An exiled Russian sculptor finds a home through a La Jolla art fanatic
What does Vladimir Putin have to do with a giraffe in La Jolla? Well, in a way it’s the Russian autocrat’s fault the animal recently showed up here in the back of a pickup truck from Oregon.
“I was a bit nervous about how it would fit,” artist Anton Yakushev says while wrestling the 300-pound metal giraffe—named Winnie—into Cathy Conheim’s hilltop house, a sanctuary filled to the brim with sculptures and paintings and boasting a James Hubbell “hobbit” house in the back yard.
“We were nervous too,” Conheim, 78, says, wearing a giraffe sweatshirt for the occasion. “Doing a long-distance, 8-foot giraffe is a challenge.” With Winnie wrapped in plastic, standing tall in the back of a Tundra, Yakushev, 37, had just traveled two days from Bend, Oregon, where for weeks he had been working with 2,000-degree flames heating, bending, and cutting steel to shape the sculpture.
“I’m a political artist,” he says, looking like a quintessential metal worker in boots and a black t-shirt, his arms tattooed with blacksmithing tools, hands like human bear paws. “This is my first giraffe. I spent two weeks on just a small two-foot model.”
Despite the difficulties of transporting the hefty, hoofed mammal across state lines, Winnie landed safely in her new home. Yakushev, however, hasn’t seen home in more than a year, thanks to Putin. Like millions of others, the war in Ukraine has turned Yakushev’s life upside down, trapping him in the United States and keeping him away from his 10-year-old son, who remains in Russia.
And it was all a matter of timing.
Last winter, Yakushev was invited by the Central Oregon Metal Arts Guild (COMAG) to teach blacksmithing along the West Coast. He and his second wife, Yekaterina, landed in Seattle on Feb. 15, 2022. On Feb. 24, Russia invaded Ukraine. Yakushev, whose mother is Ukrainian and who’s known for his outspoken political leanings, wouldn’t be safe returning home. They were stuck.
“In 2016, Anton had refused to do a map that included Crimea as part of Russia,” Yekaterina explains. “The project was organized by the most prestigious blacksmith association in Russia. They kicked him out.”
“Today he’d be imprisoned or killed,” Conheim adds.
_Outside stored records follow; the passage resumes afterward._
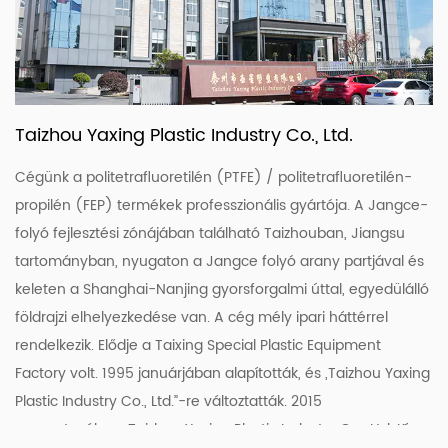
Taizhou Yaxing Plastic Industry Co., Ltd.
Cégünk a politetrafluoretilén (PTFE) / politetrafluoretilén-
propilén (FEP) termékek professzionális gyártója. A Jangce-
folyó fejlesztési zónájában található Taizhouban, Jiangsu
tartományban, nyugaton a Jangce folyó arany partjával és
keleten a Shanghai-Nanjing gyorsforgalmi úttal, egyedülálló
földrajzi elhelyezkedése van. A cég mély ipari háttérrel
rendelkezik. Elődje a Taixing Special Plastic Equipment
Factory volt. 1995 januárjában alapították, és „Taizhou Yaxing
Plastic Industry Co., Ltd.”-re változtatták. 2015
augusztusában. Taizhou Yaxing Plastic Industry Co., Ltd. Kína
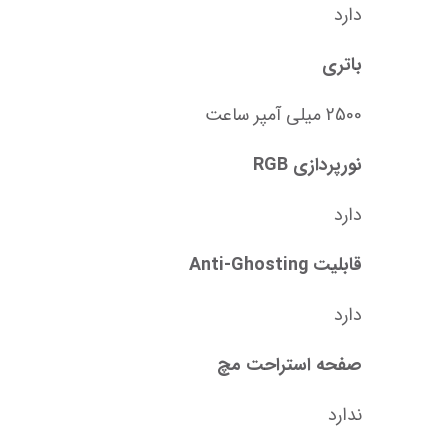
دارد
باتری
2500 میلی‌ آمپر ساعت
نورپردازی RGB
دارد
قابلیت Anti-Ghosting
دارد
صفحه استراحت مچ
ندارد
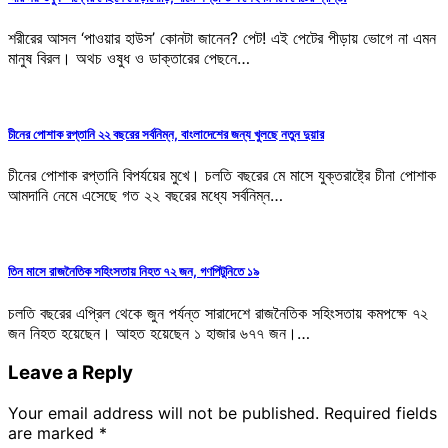
শরীরের আসল ‘পাওয়ার হাউস’ কোনটা জানেন? পেট! এই পেটের পীড়ায় ভোগে না এমন
মানুষ বিরল। অথচ ওষুধ ও ডাক্তারের পেছনে…
চীনের পোশাক রপ্তানি ২২ বছরের সর্বনিম্ন, বাংলাদেশের জন্য খুলছে নতুন দুয়ার
চীনের পোশাক রপ্তানি বিপর্যয়ের মুখে। চলতি বছরের মে মাসে যুক্তরাষ্ট্রে চীনা পোশাক
আমদানি নেমে এসেছে গত ২২ বছরের মধ্যে সর্বনিম্ন…
তিন মাসে রাজনৈতিক সহিংসতায় নিহত ৭২ জন, গণপিটুনিতে ১৯
চলতি বছরের এপ্রিল থেকে জুন পর্যন্ত সারাদেশে রাজনৈতিক সহিংসতায় কমপক্ষে ৭২
জন নিহত হয়েছেন। আহত হয়েছেন ১ হাজার ৬৭৭ জন।…
Leave a Reply
Your email address will not be published.
Required fields
are marked
*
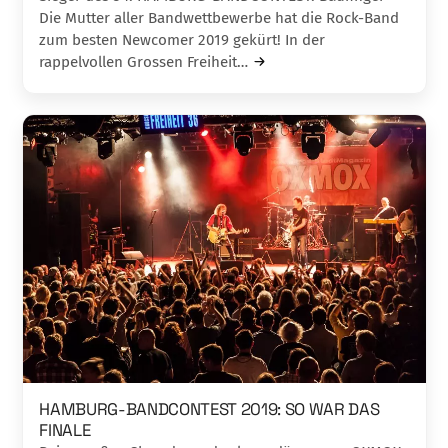
Die Mutter aller Bandwettbewerbe hat die Rock-Band
zum besten Newcomer 2019 gekürt! In der
rappelvollen Grossen Freiheit…
HAMBURG-BANDCONTEST 2019: SO WAR DAS
FINALE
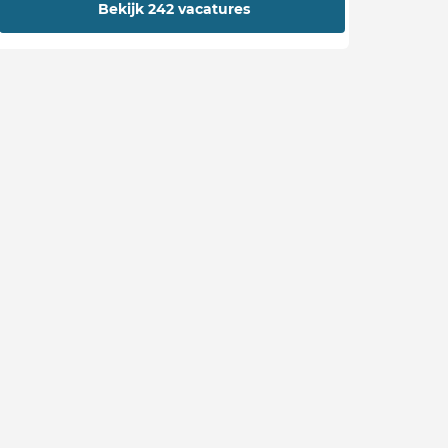
Bekijk 242 vacatures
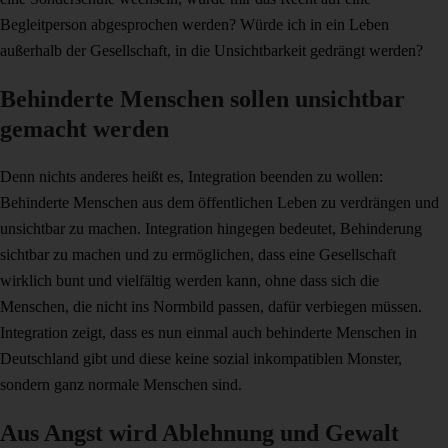
Begleitperson abgesprochen werden? Würde ich in ein Leben
außerhalb der Gesellschaft, in die Unsichtbarkeit gedrängt werden?
Behinderte Menschen sollen unsichtbar
gemacht werden
Denn nichts anderes heißt es, Integration beenden zu wollen:
Behinderte Menschen aus dem öffentlichen Leben zu verdrängen und
unsichtbar zu machen. Integration hingegen bedeutet, Behinderung
sichtbar zu machen und zu ermöglichen, dass eine Gesellschaft
wirklich bunt und vielfältig werden kann, ohne dass sich die
Menschen, die nicht ins Normbild passen, dafür verbiegen müssen.
Integration zeigt, dass es nun einmal auch behinderte Menschen in
Deutschland gibt und diese keine sozial inkompatiblen Monster,
sondern ganz normale Menschen sind.
Aus Angst wird Ablehnung und Gewalt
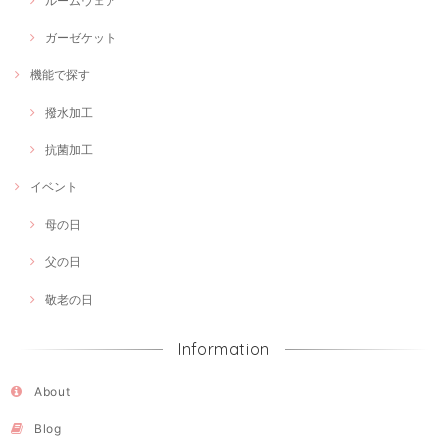
ルームウェア
ガーゼケット
機能で探す
撥水加工
抗菌加工
イベント
母の日
父の日
敬老の日
Information
About
Blog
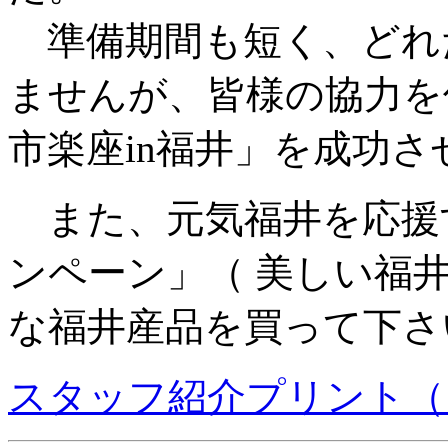
準備期間も短く、どれ
ませんが、皆様の協力を
市楽座in福井」を成功
また、元気福井を応援
ンペーン」（ 美しい福
な福井産品を買って下さ
スタッフ紹介プリント（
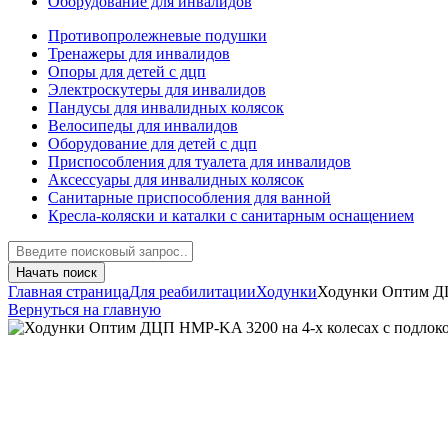
Оборудование для инвалидов
Противопролежневые подушки
Тренажеры для инвалидов
Опоры для детей с дцп
Электроскутеры для инвалидов
Пандусы для инвалидных колясок
Велосипеды для инвалидов
Оборудование для детей с дцп
Приспособления для туалета для инвалидов
Аксессуары для инвалидных колясок
Санитарные приспособления для ванной
Кресла-коляски и каталки с санитарным оснащением
Начать поиск
Главная страница
Для реабилитации
Ходунки
Ходунки Оптим ДЦ
Вернуться на главную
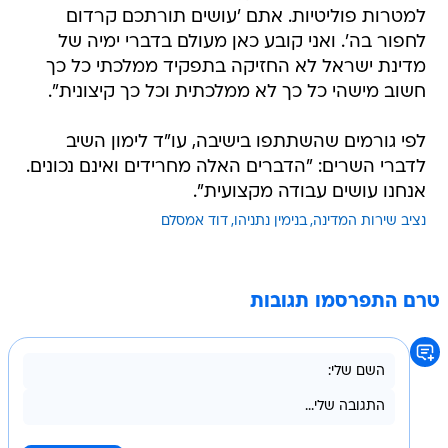
למטרות פוליטיות. אתם 'עושים תורתכם קרדום
לחפור בה'. ואני קובע כאן מעולם בדברי ימיה של
מדינת ישראל לא החזיקה בתפקיד ממלכתי כל כך
חשוב מישהי כל כך לא ממלכתית וכל כך קיצונית".
לפי גורמים שהשתתפו בישיבה, עו"ד לימון השיב
לדברי השרים: "הדברים האלה מחרידים ואינם נכונים.
אנחנו עושים עבודה מקצועית".
נציב שירות המדינה
בנימין נתניהו
דוד אמסלם
טרם התפרסמו תגובות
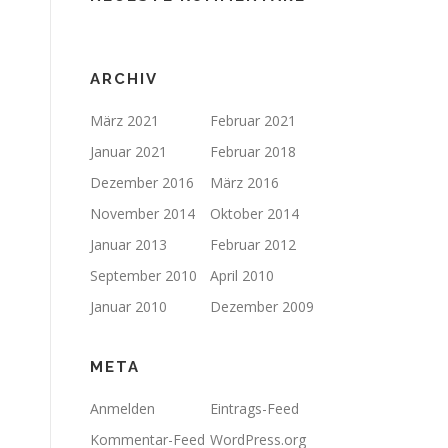
ARCHIV
März 2021
Februar 2021
Januar 2021
Februar 2018
Dezember 2016
März 2016
November 2014
Oktober 2014
Januar 2013
Februar 2012
September 2010
April 2010
Januar 2010
Dezember 2009
META
Anmelden
Eintrags-Feed
Kommentar-Feed
WordPress.org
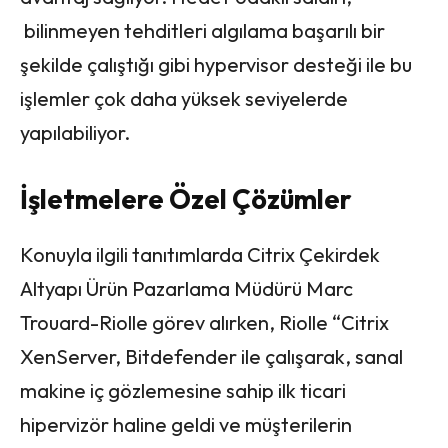
bilinmeyen tehditleri algılama başarılı bir
şekilde çalıştığı gibi hypervisor desteği ile bu
işlemler çok daha yüksek seviyelerde
yapılabiliyor.
İşletmelere Özel Çözümler
Konuyla ilgili tanıtımlarda Citrix Çekirdek
Altyapı Ürün Pazarlama Müdürü Marc
Trouard-Riolle görev alırken, Riolle “Citrix
XenServer, Bitdefender ile çalışarak, sanal
makine iç gözlemesine sahip ilk ticari
hipervizör haline geldi ve müşterilerin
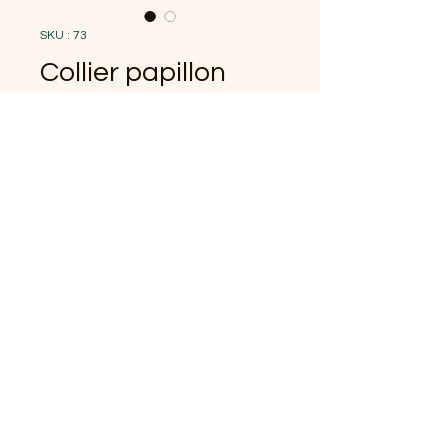
SKU : 73
Collier papillon
bleu en quilling fait
main
Prix
15,00 €
Quantité
*
Ajouter au panier
Acier inoxydable et quilling
fait main imperméabilisé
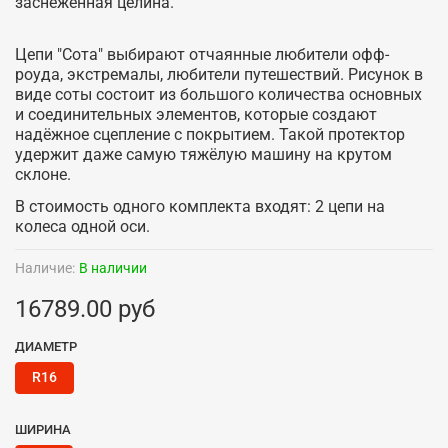
заснеженная целина.
Цепи "Сота" выбирают отчаянные любители офф-
роуда, экстремалы, любители путешествий. Рисунок в
виде соты состоит из большого количества основных
и соединительных элементов, которые создают
надёжное сцепление с покрытием. Такой протектор
удержит даже самую тяжёлую машину на крутом
склоне.
В стоимость одного комплекта входят: 2 цепи на
колеса одной оси.
Наличие:
В наличии
16789.00 руб
ДИАМЕТР
R16
ШИРИНА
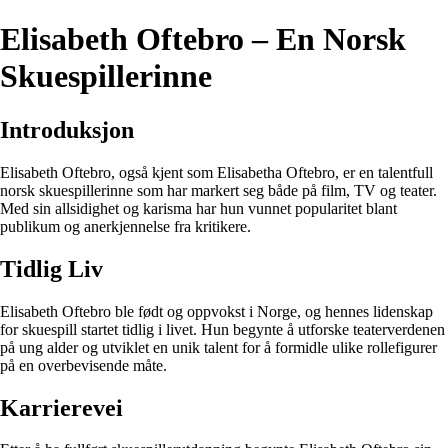
Elisabeth Oftebro – En Norsk
Skuespillerinne
Introduksjon
Elisabeth Oftebro, også kjent som Elisabetha Oftebro, er en talentfull
norsk skuespillerinne som har markert seg både på film, TV og teater.
Med sin allsidighet og karisma har hun vunnet popularitet blant
publikum og anerkjennelse fra kritikere.
Tidlig Liv
Elisabeth Oftebro ble født og oppvokst i Norge, og hennes lidenskap
for skuespill startet tidlig i livet. Hun begynte å utforske teaterverdenen
på ung alder og utviklet en unik talent for å formidle ulike rollefigurer
på en overbevisende måte.
Karrierevei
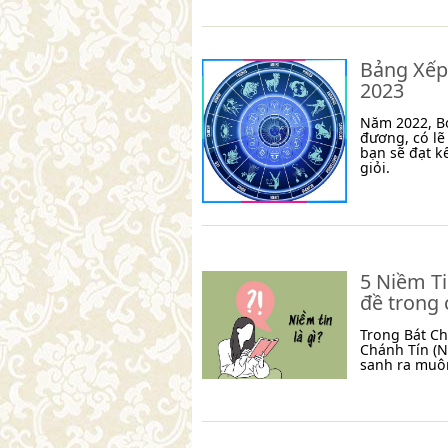
Bảng Xếp
2023
Năm 2022, Bọ
đương, có lẽ
bạn sẽ đạt k
giỏi.
5 Niềm Ti
đề trong 
Trong Bát C
Chánh Tín (N
sanh ra muô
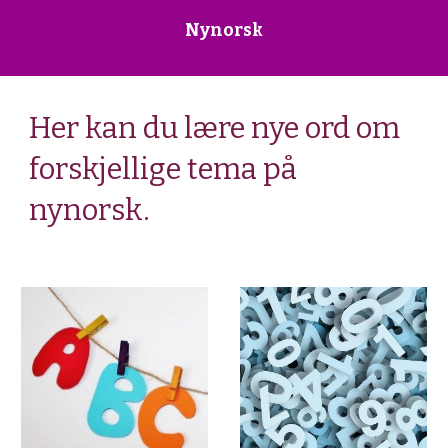
Nynorsk
Her kan du lære nye ord om
forskjellige tema på
nynorsk.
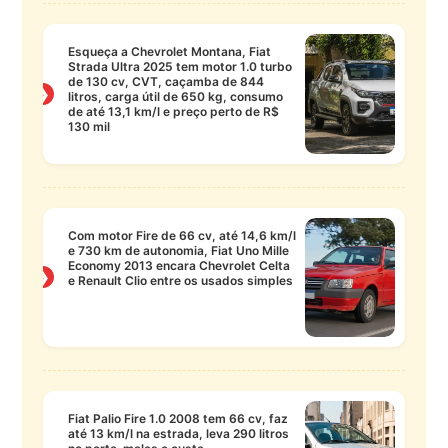
Esqueça a Chevrolet Montana, Fiat
Strada Ultra 2025 tem motor 1.0 turbo
de 130 cv, CVT, caçamba de 844
❯
litros, carga útil de 650 kg, consumo
de até 13,1 km/l e preço perto de R$
130 mil
Com motor Fire de 66 cv, até 14,6 km/l
e 730 km de autonomia, Fiat Uno Mille
Economy 2013 encara Chevrolet Celta
❯
e Renault Clio entre os usados simples
Fiat Palio Fire 1.0 2008 tem 66 cv, faz
até 13 km/l na estrada, leva 290 litros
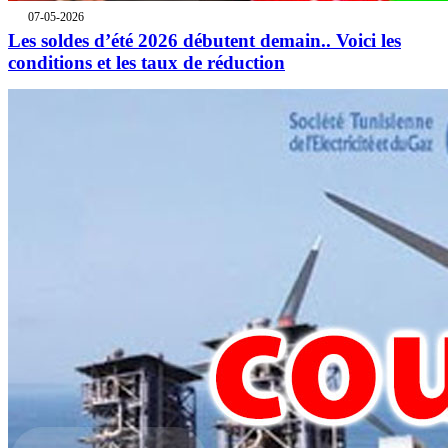
07-05-2026
Les soldes d’été 2026 débutent demain.. Voici les
conditions et les taux de réduction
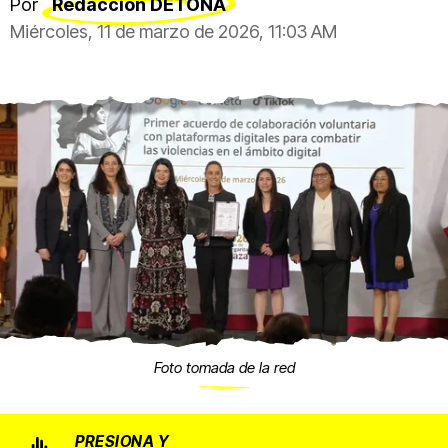
Por
Redacción DETONA
Miércoles, 11 de marzo de 2026, 11:03 AM
Foto tomada de la red
PRESIONA Y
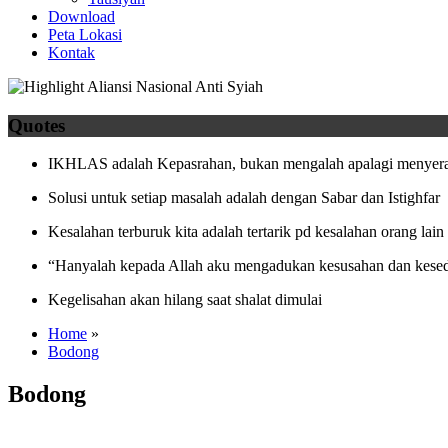
Download
Peta Lokasi
Kontak
Quotes
IKHLAS adalah Kepasrahan, bukan mengalah apalagi menyera
Solusi untuk setiap masalah adalah dengan Sabar dan Istighfar
Kesalahan terburuk kita adalah tertarik pd kesalahan orang lain
“Hanyalah kepada Allah aku mengadukan kesusahan dan kesed
Kegelisahan akan hilang saat shalat dimulai
Home
»
Bodong
Bodong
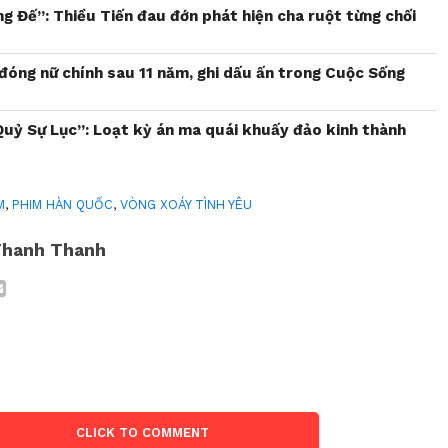
 Đế”: Thiều Tiến đau đớn phát hiện cha ruột từng chối
 đóng nữ chính sau 11 năm, ghi dấu ấn trong Cuộc Sống
Quỷ Sự Lục”: Loạt kỳ án ma quái khuấy đảo kinh thành
M
,
PHIM HÀN QUỐC
,
VÒNG XOÁY TÌNH YÊU
Thanh Thanh
CLICK TO COMMENT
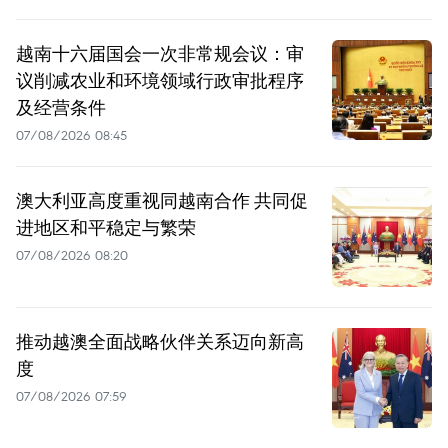
越南十六届国会一次非常规会议：审
议削减农业和环境领域行政审批程序
及经营条件
07/08/2026 08:45
澳大利亚高度重视同越南合作 共同促
进地区和平稳定与繁荣
07/08/2026 08:20
推动越澳全面战略伙伴关系迈向新高
度
07/08/2026 07:59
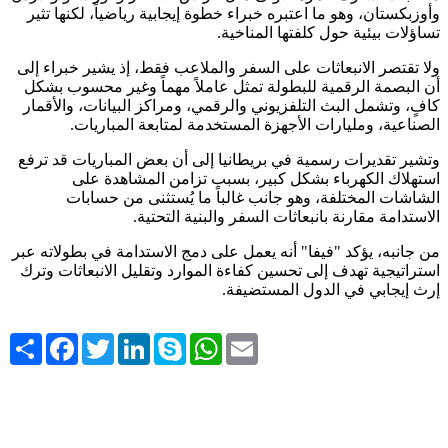
وأوزبكستان، وهو ما اعتبره خبراء خطوة إيجابية رياضياً، لكنها تثير
تساؤلات بيئية حول كلفتها المناخية
.
ولا تقتصر الانبعاثات على السفر والملاعب فقط، إذ يشير خبراء إلى
أن البصمة الرقمية للبطولة تمثل عاملاً مهماً وغير محسوب بشكل
كافٍ، وتشمل البث التلفزيوني والرقمي، ومراكز البيانات، والأقمار
الصناعية، ومليارات الأجهزة المستخدمة لمتابعة المباريات
.
وتشير تقديرات رسمية في بريطانيا إلى أن بعض المباريات قد ترفع
استهلاك الكهرباء بشكل كبير، بسبب تزامن المشاهدة على
الشاشات المختلفة، وهو جانب غالباً ما يُستثنى من حسابات
الاستدامة مقارنة بانبعاثات السفر والبنية التحتية
.
من جانبه، يؤكد "فيفا" أنه يعمل على دمج الاستدامة في بطولاته عبر
استراتيجية تهدف إلى تحسين كفاءة الموارد وتقليل الانبعاثات وترك
إرث إيجابي في الدول المستضيفة
.
Share
Facebook
Twitter
LinkedIn
Skype
WhatsApp
Email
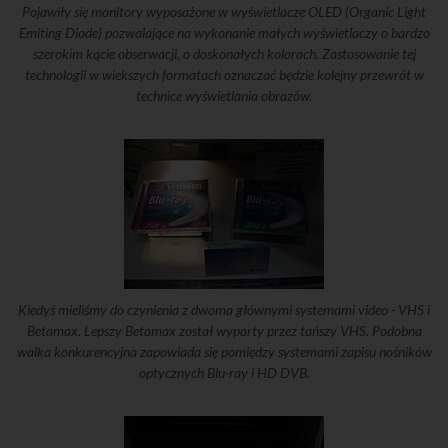
Pojawiły się monitory wyposażone w wyświetlacze OLED (Organic Light
Emiting Diode) pozwalające na wykonanie małych wyświetlaczy o bardzo
szerokim kącie obserwacji, o doskonałych kolorach. Zastosowanie tej
technologii w wiekszych formatach oznaczać będzie kolejny przewrót w
technice wyświetlania obrazów.
Kiedyś mieliśmy do czynienia z dwoma głównymi systemami video - VHS i
Betamax. Lepszy Betamax został wyparty przez tańszy VHS. Podobna
walka konkurencyjna zapowiada się pomiędzy systemami zapisu nośników
optycznych Blu-ray i HD DVB.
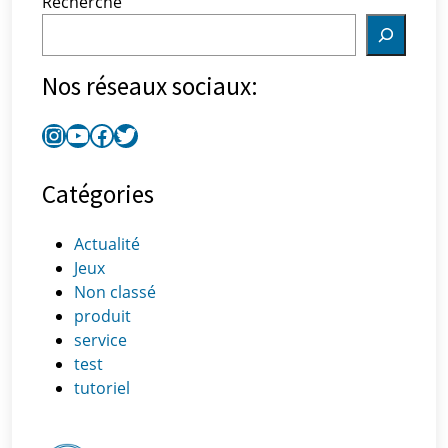
Recherche
Nos réseaux sociaux:
Catégories
Actualité
Jeux
Non classé
produit
service
test
tutoriel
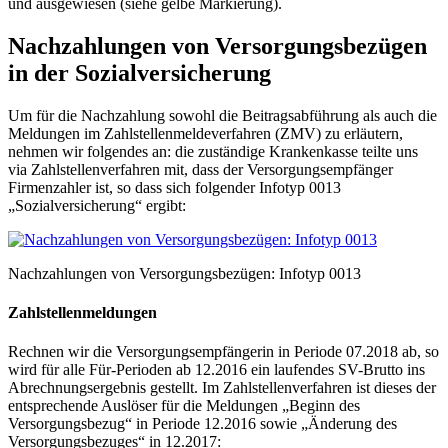
und ausgewiesen (siehe gelbe Markierung).
Nachzahlungen von Versorgungsbezügen
in der Sozialversicherung
Um für die Nachzahlung sowohl die Beitragsabführung als auch die
Meldungen im Zahlstellenmeldeverfahren (ZMV) zu erläutern,
nehmen wir folgendes an: die zuständige Krankenkasse teilte uns
via Zahlstellenverfahren mit, dass der Versorgungsempfänger
Firmenzahler ist, so dass sich folgender Infotyp 0013
„Sozialversicherung“ ergibt:
Nachzahlungen von Versorgungsbezügen: Infotyp 0013
Zahlstellenmeldungen
Rechnen wir die Versorgungsempfängerin in Periode 07.2018 ab, so
wird für alle Für-Perioden ab 12.2016 ein laufendes SV-Brutto ins
Abrechnungsergebnis gestellt. Im Zahlstellenverfahren ist dieses der
entsprechende Auslöser für die Meldungen „Beginn des
Versorgungsbezug“ in Periode 12.2016 sowie „Änderung des
Versorgungsbezuges“ in 12.2017:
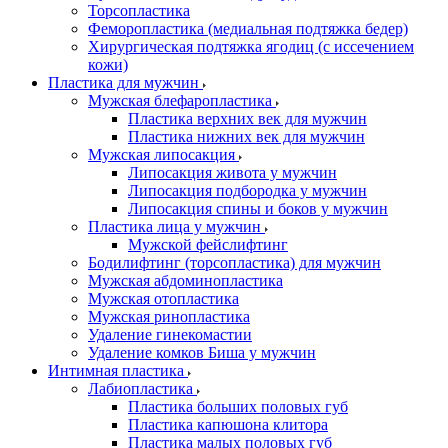
Торсопластика
Феморопластика (медиальная подтяжка бедер)
Хирургическая подтяжка ягодиц (с иссечением
кожи)
Пластика для мужчин
Мужская блефаропластика
Пластика верхних век для мужчин
Пластика нижних век для мужчин
Мужская липосакция
Липосакция живота у мужчин
Липосакция подбородка у мужчин
Липосакция спины и боков у мужчин
Пластика лица у мужчин
Мужской фейслифтинг
Бодилифтинг (торсопластика) для мужчин
Мужская абдоминопластика
Мужская отопластика
Мужская ринопластика
Удаление гинекомастии
Удаление комков Биша у мужчин
Интимная пластика
Лабиопластика
Пластика больших половых губ
Пластика капюшона клитора
Пластика малых половых губ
“We only packed for two months,” the couple says. ”We never imagined we’d be here this amount of time.”
And the difficulties were just beginning. A Ukrainian attorney the couple hired in Oregon to help with their asylum case abruptly quit, claiming a conflict of interest and taking more than $20,000 in the process. “They couldn’t open a bank account; they couldn’t do anything,” Conheim says.
Luckily, Yakushev found a fan in Conheim. The art collector (a therapist by day) has taken the artist under her wing, helping with the couple’s asylum cases and generally looking after them. Winnie is kind of a thank you.
“Anton is extraordinary in metal arts,” Conheim says. “You can’t imagine a blacksmith can make sculpture look like that.” Yakushev forms soft shapes from hardened metal. His work contains few angles or sharp edges. One might be forgiven for thinking some of his figures are cast from clay or wax, but no. They’re hand-forged steel, fired and bent to look molded, supple.
“His attention to detail is so meticulous. He’s typically building small scale sculptures and the way he can capture an expression on a face in such vivid detail is just astounding,” says Hunter Dahlberg, a blacksmith and active member of COMAG. “We all go, ‘How the hell did he make that hand? It looks so real. And it’s the size of a pea!’”
Take, for example, the figures in his work Leaves Cover the War, a decidedly anti-war series that pre-dates his statelessness by some 10 years. Leaves Cover the War depicts skeletal, haunting soldiers laden with weapons who appear to be trudging through hardship, forced to carry their burdens—helmets, guns, bayonets, gas masks—even after death.
Yakushev and his brother scoured historic Russian battlegrounds for remnants, finding decaying steel helmets and old weapons to repurpose. Much of the metal behind Leaves Cover the War comes from a WWII-era ship the brothers found rusting near Moscow.
These days Yakushev and his wife live in a tiny house Conheim set them up with in Oregon. Yakushev has access to a forge and has collected a handful of awards recently while the couple awaits asylum hearings, which could be months or years away. More than 1.5 million asylum applications are pending in American immigration courts.
Conheim hopes Yakushev’s talents will help their case. “Winnie is extraordinary,” Conheim says after the sculpture is placed just so in the entryway. “Better than I even thought. She’s our greeter.”